Tendo ali chegado e, se dirigido ao local onde se processavam os trabalhos de inscrição para o dito certame, José Mário teve que ser encaminhado para uma conversa com o professor José Sales– já seu conhecido por conta da sua efêmera passagem pela Primeira Igreja Batista de Alagoinhas –, professor da instituição, que presidia a comissão encarregada daquela tarefa, sem que, no entanto,  ele atinasse a razão ou a necessidade daquela entrevista, uma vez que, ao se apresentar como candidato, já levara a documentação exigida para tanto e, o recurso monetário com o qual ele pagaria a taxa referente ao seu pleito. Mal poderia imaginar que, aquela seria uma sinalização de que, em caso de aprovação, ele enfrentaria inúmeras turbulências durante o processo formativo para o qual pretendia percorrer.

José Mário saiu da tal entrevista com a sensação de que aquele lugar não seria para ele, nem para pessoas outras que causassem algum mal-estar na condução de processo de aprendizagem, provocando uma espécie de “quebra de paradigma”, no que respeita ao modo de funcionamento da engrenagem há tempos consolidada. Talvez, o “mal-estar”, não tenha sido provocado necessariamente pela sua condição econômica, tampouco pela sua origem social. Mas sim, a sua condição de cegueira, acabara pôr os assustar, por assim dizer, uma vez que, imaginavam – embora nunca tenham dito –, não estariam prontos para o receber enquanto aluno. Afinal, a escola, independentemente do nível de ensino em que esteja inserida, é um espaço de exclusão de tantos quantos não vejam, não ouçam/falem, não tenham o pleno desfrute dos movimentos ou, não tenham um ritmo cognitivo compatível com o que se considera “normal” ao ser humano. Como já é cediço – ou deveria sê-lo –, tanto na sua compleição orgânica, quanto no seu modo de funcionamento, a escola não foi feita para estes tipos acima apontados – basta prestar a devida atenção aos elementos constitutivos inerentes à escola: professora escrevendo no quadro para alunos copiarem em cadernos; ou falando para alunos ouvirem; leituras passivas e/ou ativas; respostas pedidas e recebidas em um tempo breve; aferições de aprendizagem alinhadas a determinados padrões de raciocínio e compreensão do ensinado, tudo isto em um ritmo estipulado.

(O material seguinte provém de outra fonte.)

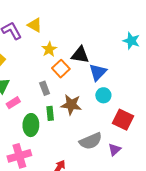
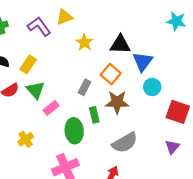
yellow triangle: (35, 25) -> (64, 17), turned -42
orange square: (61, 69) -> (111, 74), moved
gray rectangle: (45, 88) -> (84, 87), turned 56
gray semicircle: (91, 141) -> (125, 143), moved

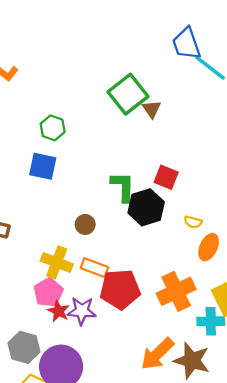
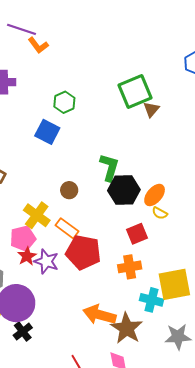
red square: (166, 177) -> (137, 234), moved, turned 30
orange ellipse: (209, 247) -> (155, 195), moved
orange cross: (176, 291) -> (130, 267), size x0.7
orange arrow: (157, 354) -> (99, 315), turned 44

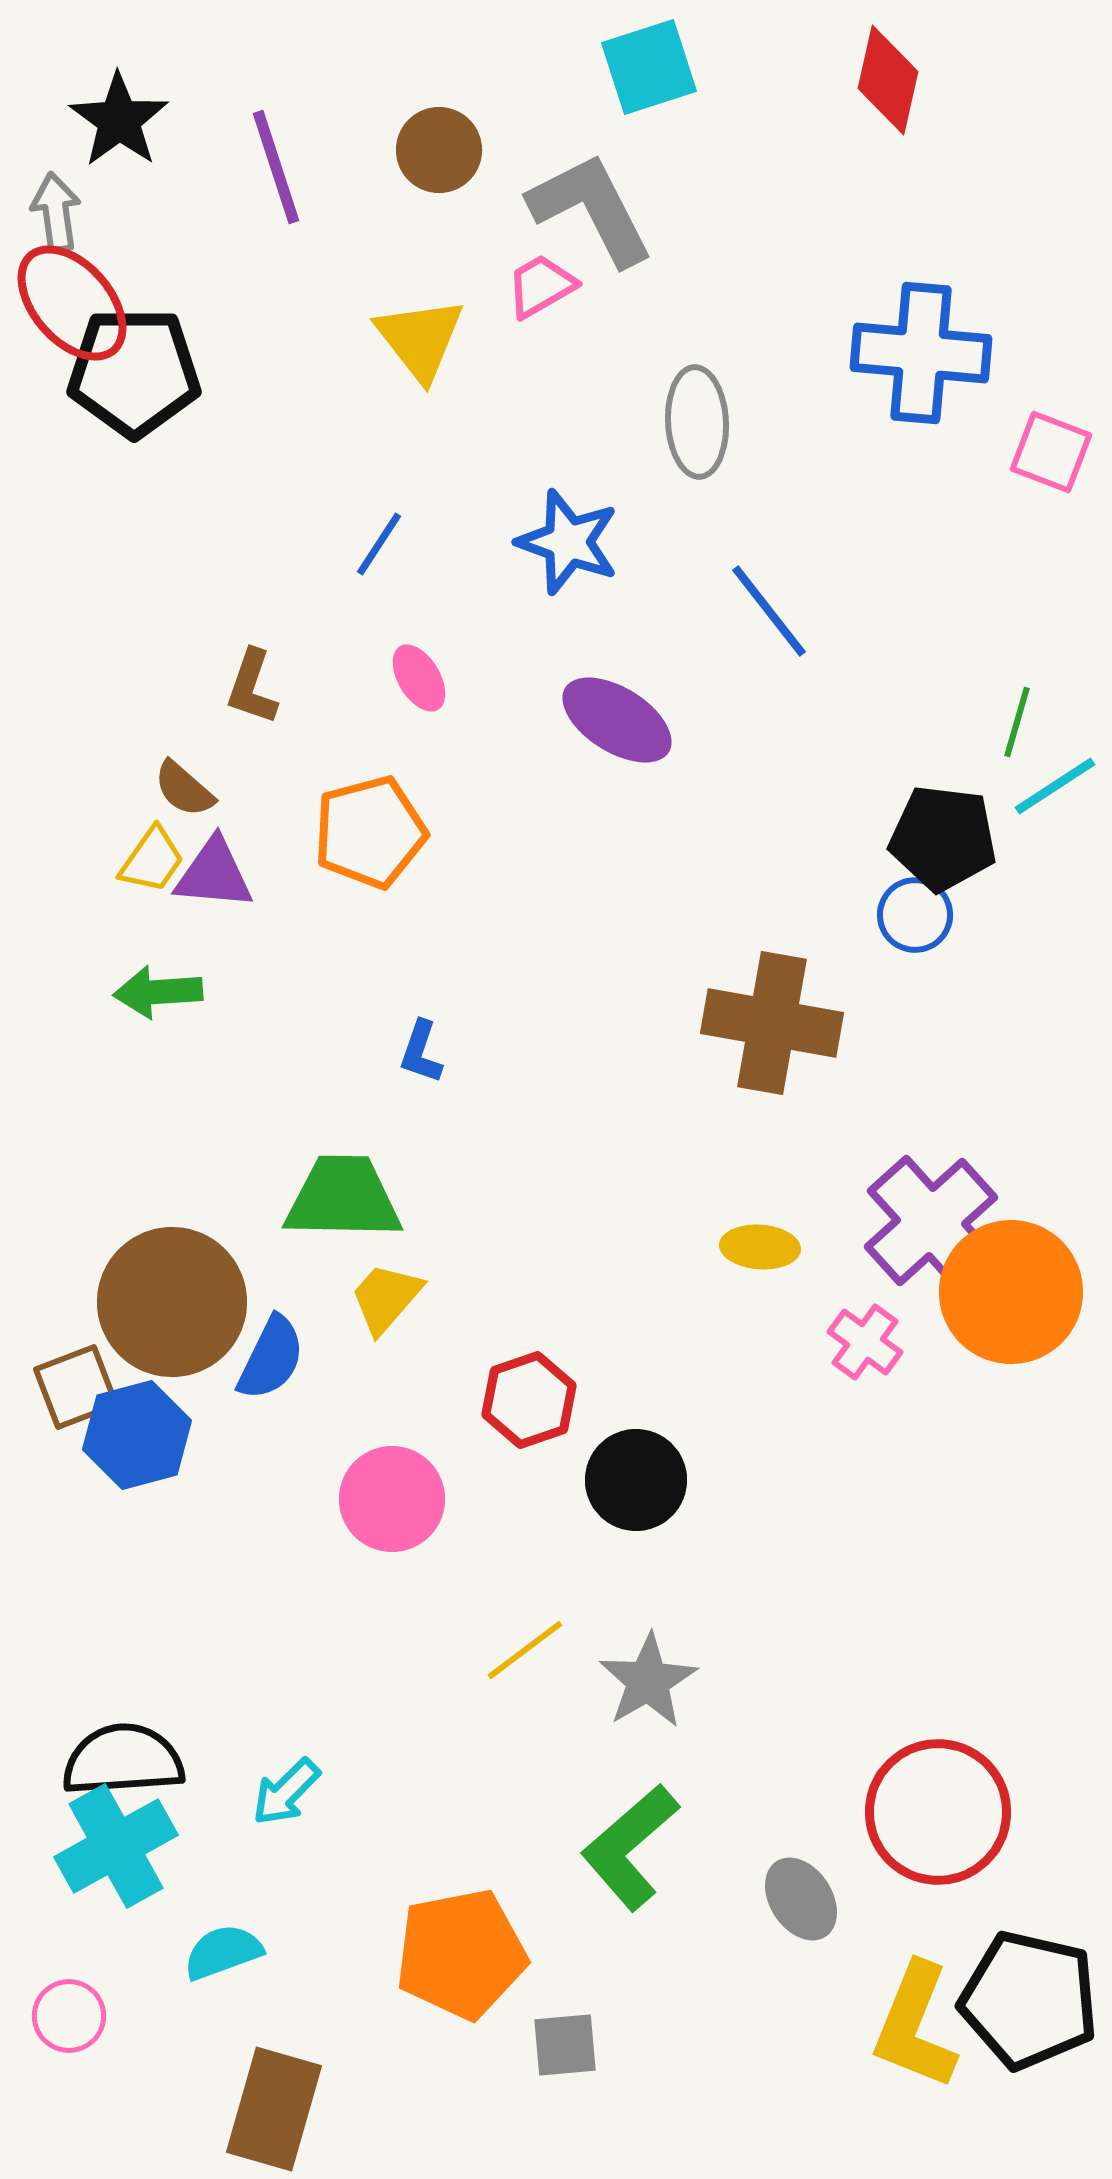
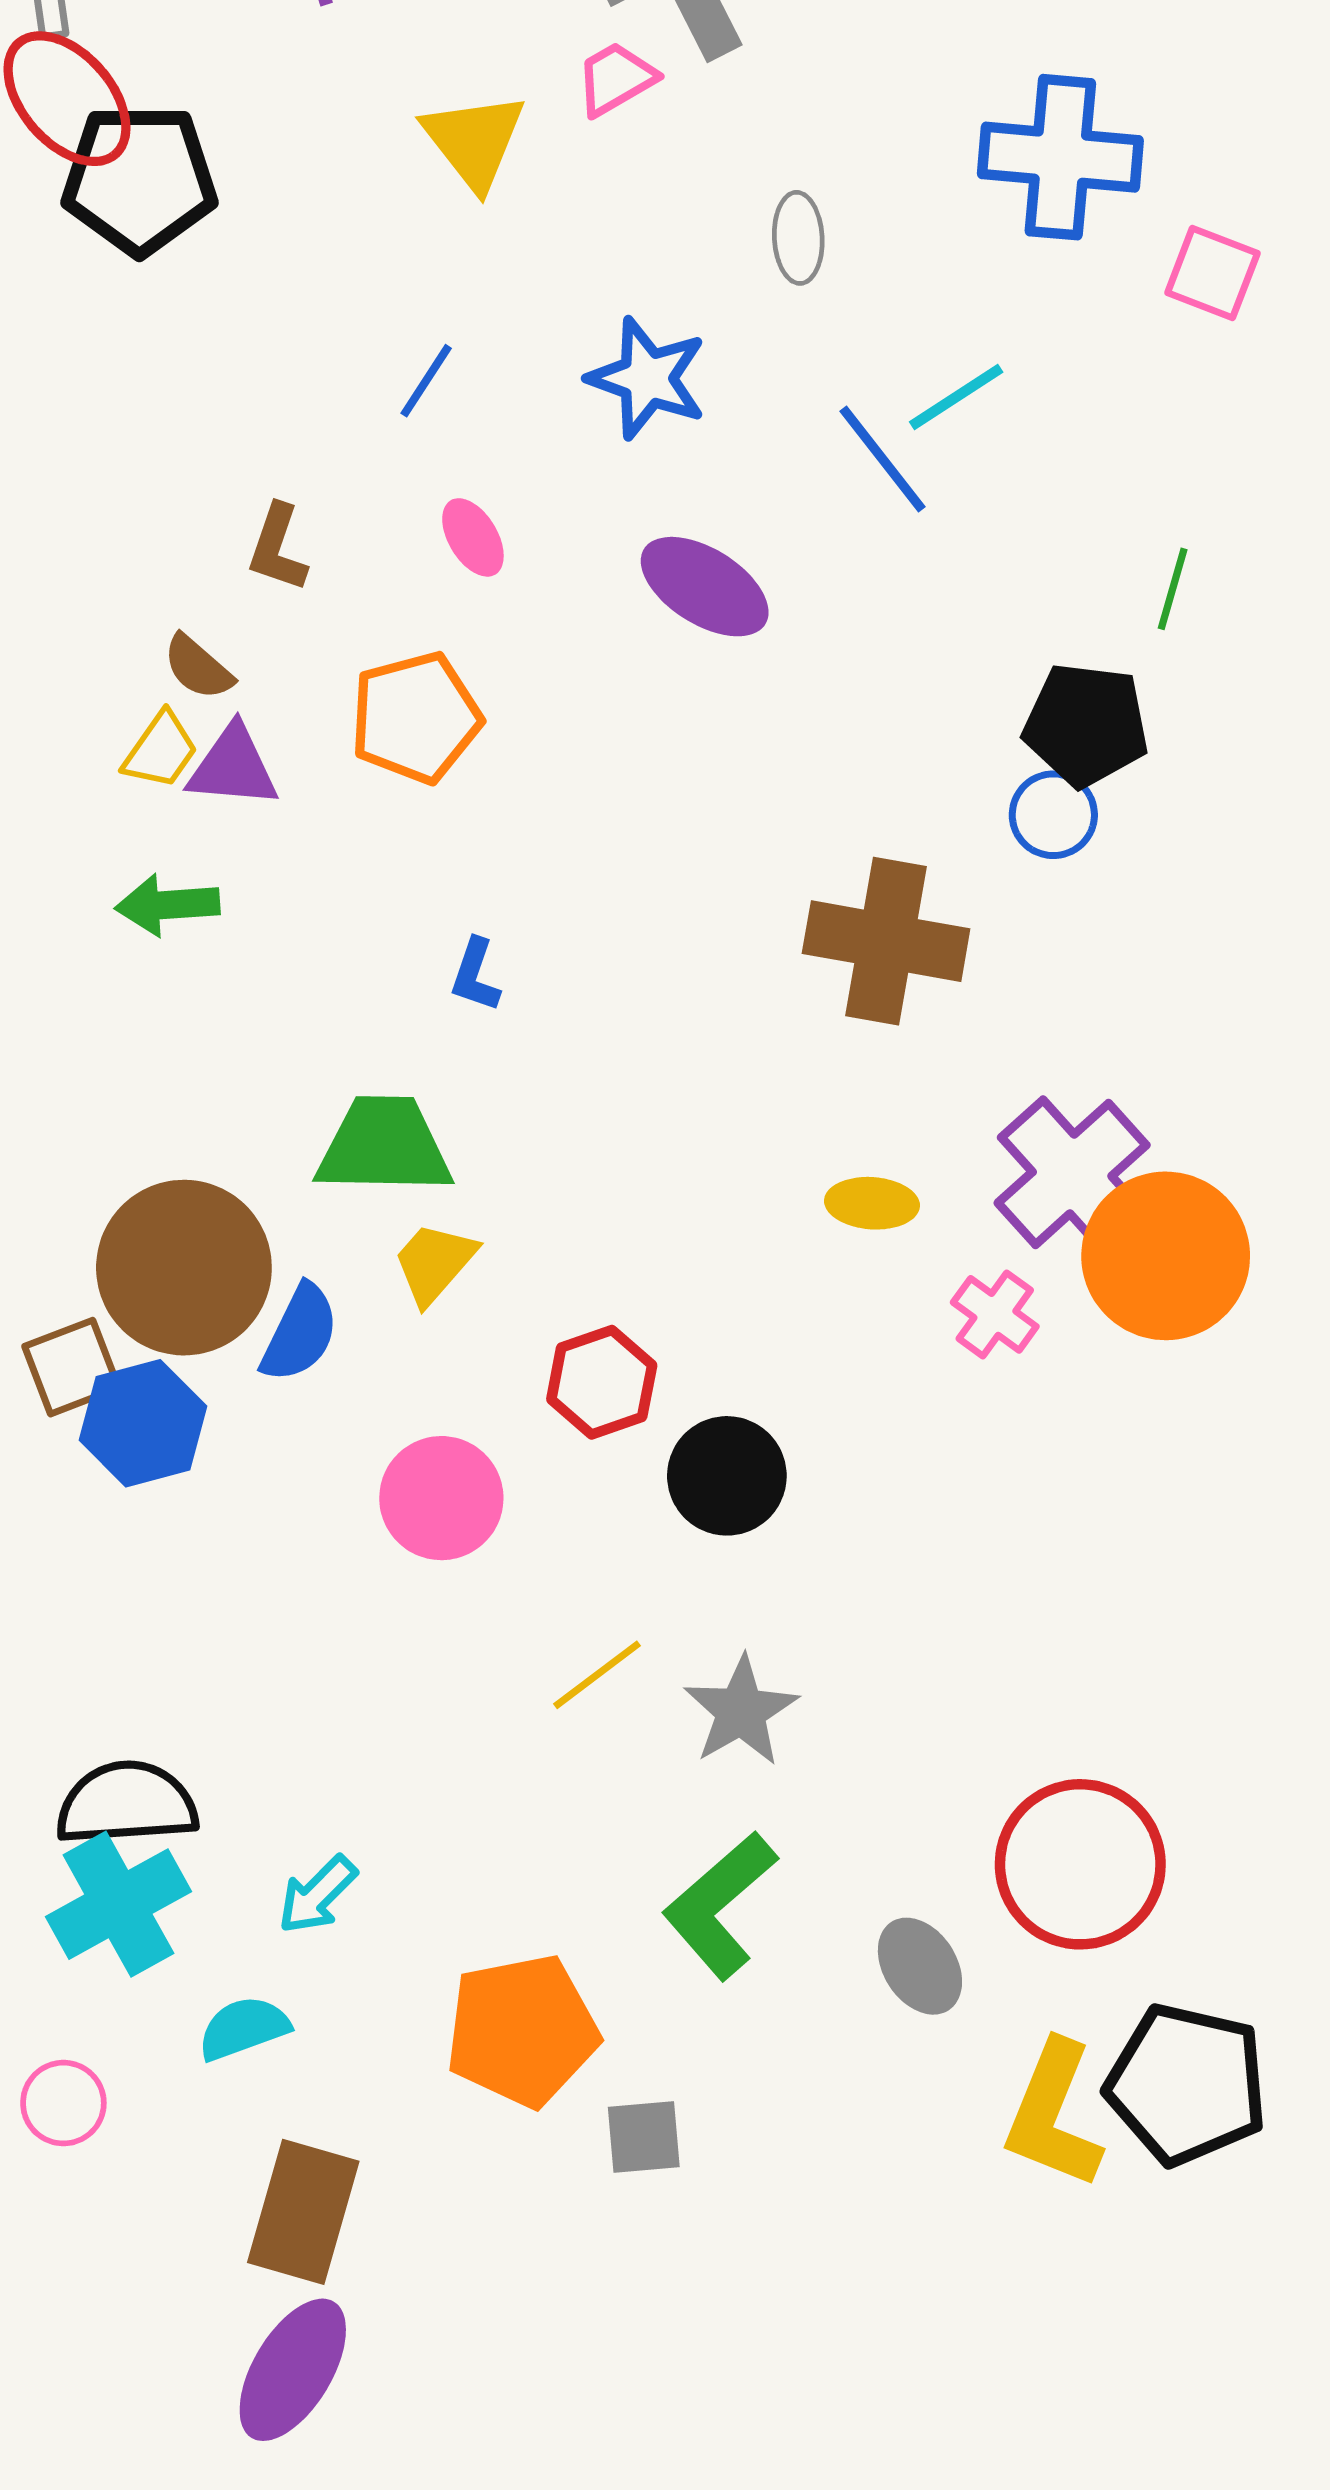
gray ellipse: (697, 422) -> (798, 238), size x0.7
cyan line: (1055, 786) -> (956, 397), moved
cyan arrow: (286, 1792) -> (317, 1895), moved

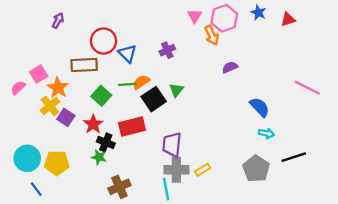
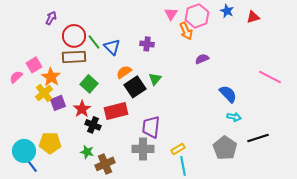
red circle: (103, 41) -> (74, 36), moved
purple cross: (167, 50) -> (147, 44), turned 32
green line: (127, 84) -> (94, 42), moved, turned 56
purple square: (66, 117) -> (58, 103), turned 35
green star: (99, 157) -> (87, 152), moved
cyan circle: (27, 158) -> (24, 151), moved
gray cross: (176, 170) -> (143, 149), moved
cyan line: (166, 189) -> (183, 166), moved

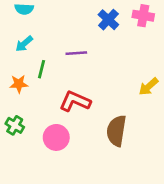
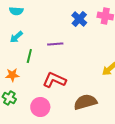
orange star: (19, 84) -> (12, 75), moved
brown semicircle: (116, 131) -> (85, 102), turned 65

Ao contrário: ela foi feita para quem goza do funcionamento “normal” e pleno de todos os sentidos, para aqueles que não possuem restrições de mobilidade e, para quem pensa, raciocina e racionaliza, dentro de uma “caixa” inscrita no campo da “normalidade”. Logo, aquele candidato a aluno já chega causando preocupações àqueles que eram os responsáveis por solicitar ao órgão elaborador das provas e do material a ser utilizado no processo de execução do certame seletivo, visto não terem a menor ideia de como proceder. Aliás, fora está a motivação alegada para a tal conversa em separado com a comissão, o que lhe causara espécie, uma vez que, em sua cabeça não passava a ideia de que aqueles professores, alocados no ensino superior, trouxesse aquele vácuo de conhecimento do modo como deveria conduzir atividade docência, independentemente do aluno naquele que ingressasse naquele nível de formação.

Enfim, ultrapassado este primeiro obstáculo – ainda que à época não tenha sido percebido como tal –, a candidatura foi devidamente registrada e, José Mário, a partir daquela data, haveria que empreender esforços para alcançar uma preparação, ainda que mínima e precária, que não viesse a frustrar, não só a sua própria expectativa mas, também, a daquelas pessoas que depositaram crédito em sua capacidade de luta e de esforço para encarar mais aquele desafio. Era, portanto, o tempo de procurar encontrar pessoas que lhe pudessem auxiliar na redução de danos, quais sejam: ao falta dos rudimentos mais elementares que deveriam ter sido estabelecidos no transcurso do Segundo Grau e, que, para ele, estava bem aquém daquilo que ele precisava para obter o desempenho, ao menos suficiente para se fazer aprovar naquela empreitada em que ele já chegava com uma grande defasagem em relação a uma boa parte dos candidatos.

 

Alagoinhas, 19 de outubro  de 2025 – primavera brasileira.